Please repeat each line from the one holding "Portal för massa, papper & tryckerier" through the final line of the data, exactly as it stands, with no pictures.

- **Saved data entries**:

---

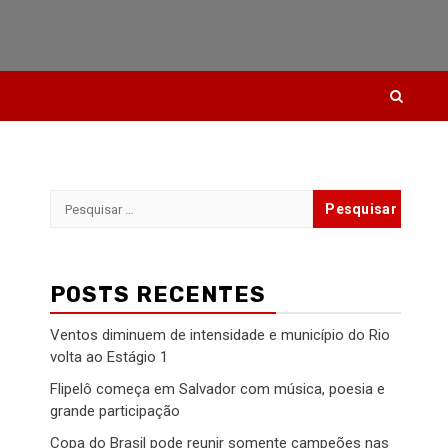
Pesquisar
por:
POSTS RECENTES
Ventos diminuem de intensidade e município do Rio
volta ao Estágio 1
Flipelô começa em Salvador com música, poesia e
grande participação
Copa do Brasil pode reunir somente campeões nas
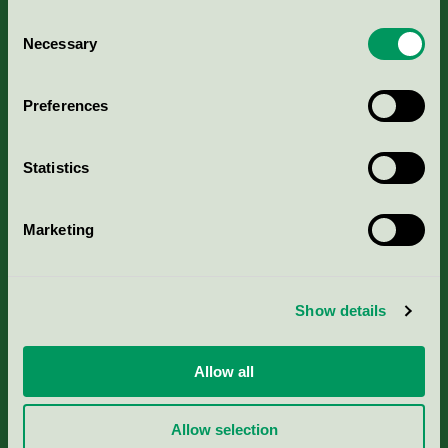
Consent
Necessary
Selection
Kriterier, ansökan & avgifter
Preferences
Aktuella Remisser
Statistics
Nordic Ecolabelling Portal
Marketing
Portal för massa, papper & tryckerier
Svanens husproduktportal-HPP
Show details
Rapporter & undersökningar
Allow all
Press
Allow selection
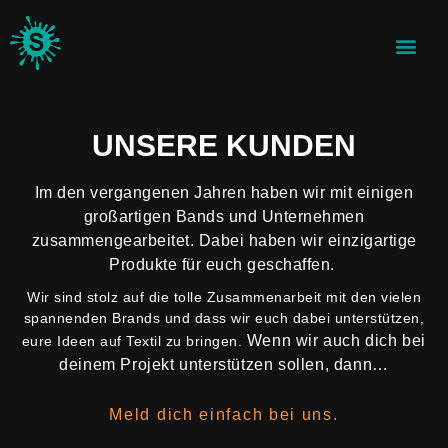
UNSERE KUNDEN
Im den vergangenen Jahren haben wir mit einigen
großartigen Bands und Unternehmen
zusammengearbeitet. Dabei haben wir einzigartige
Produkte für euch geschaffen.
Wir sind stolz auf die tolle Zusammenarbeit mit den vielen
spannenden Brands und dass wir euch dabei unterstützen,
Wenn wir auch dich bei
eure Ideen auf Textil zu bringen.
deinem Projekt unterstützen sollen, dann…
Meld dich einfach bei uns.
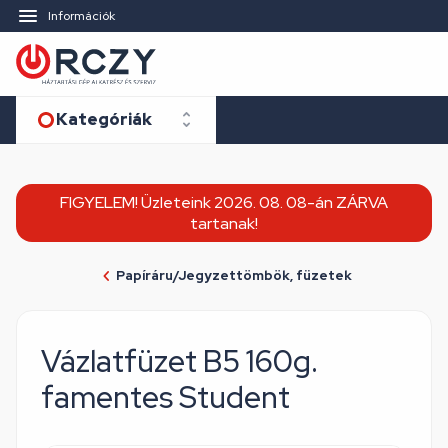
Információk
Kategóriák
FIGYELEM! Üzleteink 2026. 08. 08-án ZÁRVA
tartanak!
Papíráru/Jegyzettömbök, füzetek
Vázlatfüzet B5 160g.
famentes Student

---

- **Response area**:
Portal för massa, papper & tryckerier
Svanens husproduktportal-HPP
Show details
Rapporter & undersökningar
Allow all
Press
Allow selection
UNSERE KUNDEN
Im den vergangenen Jahren haben wir mit einigen
großartigen Bands und Unternehmen
zusammengearbeitet. Dabei haben wir einzigartige
Produkte für euch geschaffen.
Wir sind stolz auf die tolle Zusammenarbeit mit den vielen
spannenden Brands und dass wir euch dabei unterstützen,
Wenn wir auch dich bei
eure Ideen auf Textil zu bringen.
deinem Projekt unterstützen sollen, dann…
Meld dich einfach bei uns.
Információk
Kategóriák
FIGYELEM! Üzleteink 2026. 08. 08-án ZÁRVA
tartanak!
Papíráru/Jegyzettömbök, füzetek
Vázlatfüzet B5 160g.
famentes Student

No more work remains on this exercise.